Data entries
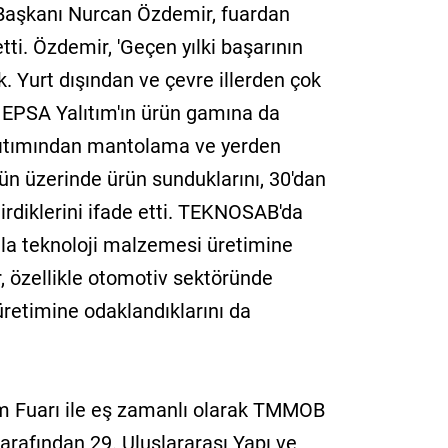
Başkanı Nurcan Özdemir, fuardan
tti. Özdemir, 'Geçen yılki başarının
ık. Yurt dışından ve çevre illerden çok
i. EPSA Yalıtım'ın ürün gamına da
lıtımından mantolama ve yerden
ün üzerinde ürün sunduklarını, 30'dan
irdiklerini ifade etti. TEKNOSAB'da
ımla teknoloji malzemesi üretimine
, özellikle otomotiv sektöründe
retimine odaklandıklarını da
şam Fuarı ile eş zamanlı olarak TMMOB
arafından 29. Uluslararası Yapı ve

> **What to do**: Write out, word for word, the lines from the one containing "şam Fuarı ile eş zamanlı olarak TMMOB" through the end of the records, with no other lines.

> **Solution to this exercise**:
şam Fuarı ile eş zamanlı olarak TMMOB
arafından 29. Uluslararası Yapı ve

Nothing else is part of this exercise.